Assign error handling strategy based on classification: retry for transient, abort for permanent, fallback for degraded, and escalate for unknown.
Retry Strategies
Implement exponential backoff with jitter for transient errors: 1s, 2s, 4s, 8s with random jitter of 0-1s added to each delay.
Set maximum retry counts per error type: 3 retries for rate limits, 2 retries for timeouts, 0 retries for permission errors.
Use idempotency keys for retry safety. Ensure that retrying an agent invocation does not produce duplicate side effects.
Implement circuit breakers per agent: after 5 consecutive failures within 60 seconds, stop invoking the agent and switch to fallback.
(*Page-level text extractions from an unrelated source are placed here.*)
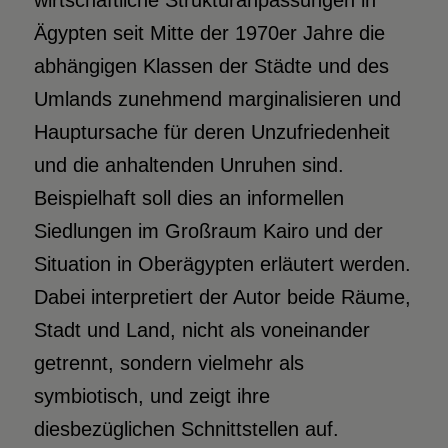
wirtschaftliche Strukturanpassungen in
Ägypten seit Mitte der 1970er Jahre die
abhängigen Klassen der Städte und des
Umlands zunehmend marginalisieren und
Hauptursache für deren Unzufriedenheit
und die anhaltenden Unruhen sind.
Beispielhaft soll dies an informellen
Siedlungen im Großraum Kairo und der
Situation in Oberägypten erläutert werden.
Dabei interpretiert der Autor beide Räume,
Stadt und Land, nicht als voneinander
getrennt, sondern vielmehr als
symbiotisch, und zeigt ihre
diesbezüglichen Schnittstellen auf.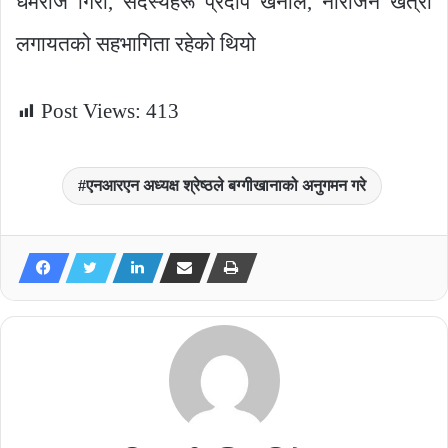
धर्मराज गिरी, सदस्यहरू प्रदीप खनाल, नीराजन खत्री
लगायतको सहभागिता रहेको थियो
Post Views:
413
एनआरएन अध्यक्ष श्रेष्ठले बग्गीखानाको अनुगमन गरे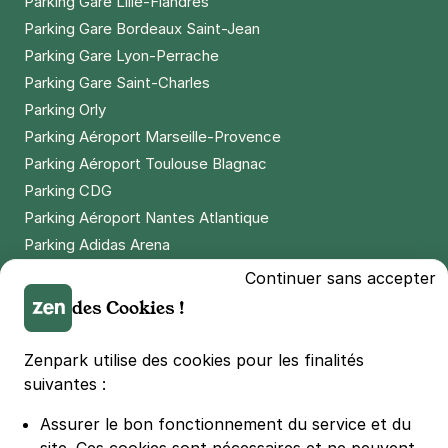
Parking Gare Lille-Flandres
Parking Gare Bordeaux Saint-Jean
Parking Gare Lyon-Perrache
Parking Gare Saint-Charles
Parking Orly
Parking Aéroport Marseille-Provence
Parking Aéroport Toulouse Blagnac
Parking CDG
Parking Aéroport Nantes Atlantique
Parking Adidas Arena
Parking Parc des Princes
Continuer sans accepter
Parking LDLC Arena
des Cookies !
Parking Stade Pierre Mauroy
Parking Groupama Stadium
Zenpark utilise des cookies pour les finalités
Parking Vélodrome
suivantes :
Parking Stade de France
Assurer le bon fonctionnement du service et du
Parking Bercy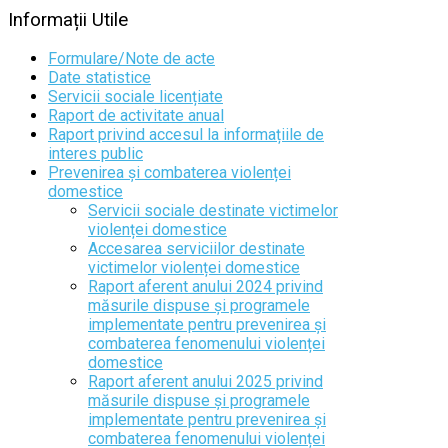
Informații
Utile
Formulare/Note de acte
Date statistice
Servicii sociale licențiate
Raport de activitate anual
Raport privind accesul la informațiile de
interes public
Prevenirea și combaterea violenței
domestice
Servicii sociale destinate victimelor
violenței domestice
Accesarea serviciilor destinate
victimelor violenței domestice
Raport aferent anului 2024 privind
măsurile dispuse și programele
implementate pentru prevenirea și
combaterea fenomenului violenței
domestice
Raport aferent anului 2025 privind
măsurile dispuse și programele
implementate pentru prevenirea și
combaterea fenomenului violenței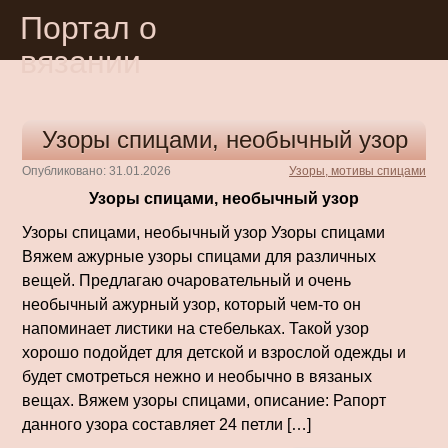
Портал о
вязании
Узоры спицами, необычный узор
Опубликовано: 31.01.2026
Узоры, мотивы спицами
Узоры спицами, необычный узор
Узоры спицами, необычный узор Узоры спицами
Вяжем ажурные узоры спицами для различных
вещей. Предлагаю очаровательный и очень
необычный ажурный узор, который чем-то он
напоминает листики на стебельках. Такой узор
хорошо подойдет для детской и взрослой одежды и
будет смотреться нежно и необычно в вязаных
вещах. Вяжем узоры спицами, описание: Рапорт
данного узора составляет 24 петли […]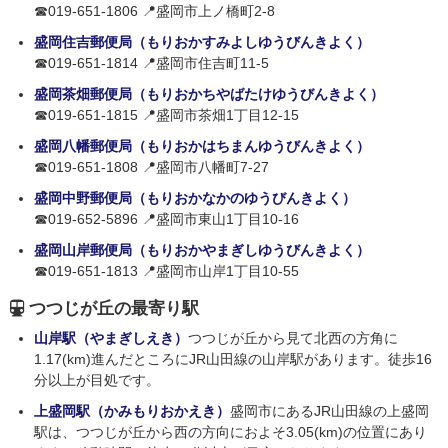
☎019-651-1806 📍盛岡市上ノ橋町2-8
盛岡住吉郵便局（もりおかすみよしゆうびんきよく）
☎019-651-1814 📍盛岡市住吉町11-5
盛岡茶畑郵便局（もりおかちやばたけゆうびんきよく）
☎019-651-1815 📍盛岡市茶畑1丁目12-15
盛岡八幡郵便局（もりおかはちまんゆうびんきよく）
☎019-651-1808 📍盛岡市八幡町7-27
盛岡中野郵便局（もりおかなかのゆうびんきよく）
☎019-652-5896 📍盛岡市東山1丁目10-16
盛岡山岸郵便局（もりおかやまぎしゆうびんきよく）
☎019-651-1813 📍盛岡市山岸1丁目10-55
つつじが丘の最寄り駅
山岸駅（やまぎしえき）
つつじが丘から見て北西の方角に
1.17(km)進んだところにJR山田線の山岸駅があります。徒歩16
分以上が目処です。
上盛岡駅（かみもりおかえき）
盛岡市にあるJR山田線の上盛岡
駅は、つつじが丘から西の方向におよそ3.05(km)の位置にあり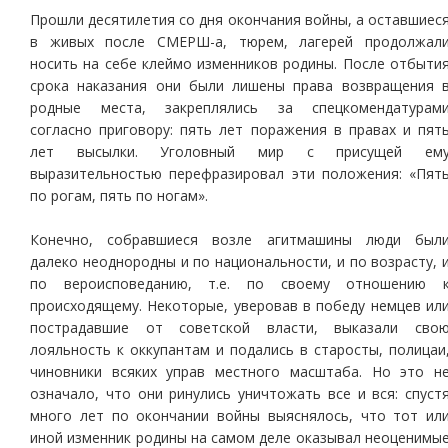
Прошли десятилетия со дня окончания войны, а оставшиес
в живых после СМЕРШ-а, тюрем, лагерей продолжал
носить на себе клеймо изменников родины. После отбыти
срока наказания они были лишены права возвращения 
родные места, закреплялись за спецкомендатурам
согласно приговору: пять лет поражения в правах и пят
лет высылки. Уголовный мир с присущей ем
выразительностью перефразировал эти положения: «Пят
по рогам, пять по ногам».
Конечно, собравшиеся возле агитмашины люди был
далеко неоднородны и по национальности, и по возрасту, 
по вероисповеданию, т.е. по своему отношению 
происходящему. Некоторые, уверовав в победу немцев ил
пострадавшие от советской власти, выказали сво
лояльность к оккупантам и подались в старосты, полицаи
чиновники всяких управ местного масштаба. Но это н
означало, что они ринулись уничтожать все и вся: спуст
много лет по окончании войны выяснялось, что тот ил
иной изменник родины на самом деле оказывал неоценимы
Track retry success rates. If an agent's retry success rate drops below 50%, escalate to manual intervention rather than burning tokens on retries.
Fallback Mechanisms
Define fallback agents for critical workflow steps. If the primary code review agent fails, the fallback produces a simplified review using a different model.
Implement graceful degradation: if the analysis agent fails, proceed with the available information and flag the output as incomplete.
Use cached results as fallbacks for non-time-sensitive operations. Serve the last successful result while retrying in the background.
Provide human escalation as the ultimate fallback. When automated recovery fails, create a structured task for human intervention with full context.
Define minimum viable output for each workflow stage. If the agent produces partial output that meets the minimum, accept it and proceed.
Cascading Failure Prevention
Implement timeouts at every agent invocation boundary. A slow agent must not block the entire workflow indefinitely.
Use bulkhead isolation: run independent workflow branches in separate execution contexts so failure in one branch does not affect others.
Implement back-pressure: if downstream agents cannot keep up with the output rate, slow down upstream agents rather than queuing unboundedly.
Monitor error rates in real time. If the error rate for any agent exceeds 10%, temporarily reduce its invocation rate or activate the fallback.
Implement poison pill detection: if the same input causes repeated failures, quarantine it for investigation rather than retrying indefinitely.
Error Context Preservation
Capture the full error context: original input, agent output (if any), tool invocations, stack traces, and environmental state.
Propagate error context through the workflow so downstream agents and human reviewers understand what failed and why.
Build an error chain when multiple agents fail in sequence. Each link in the chain shows which agent failed, what it was doing, and how it relates to the previous failure.
Store error contexts in a structured format that supports searching, filtering, and aggregation for post-incident analysis.
Correlate errors across workflow runs. Identify patterns: specific inputs that always fail, time-of-day patterns, and model version correlations.
Recovery Orchestration
Implement checkpoint-based recovery: save workflow state at each successful stage so recovery can resume from the last checkpoint rather than restarting from scratch.
Support partial result composition: if 8 out of 10 parallel agents succeed, deliver the 8 successful results and report the 2 failures separately.
Implement compensating actions: if an agent created a file but the next agent failed, clean up the created file before retrying.
Provide recovery progress visibility: show which steps completed, which are retrying, and which are waiting for human intervention.
After recovery, validate the final output against the same quality criteria as a successful run. Recovered output must meet the same standards.
Before Completing a Task
Verify that every agent in the workflow has a defined error handling strategy (retry, fallback, or escalate).
Test the fallback paths by intentionally inducing failures and confirming the fallback activates correctly.
Confirm that error contexts are captured with sufficient detail for debugging.
Validate that cascading failure prevention mechanisms (timeouts, circuit breakers, bulkheads) are configured and active.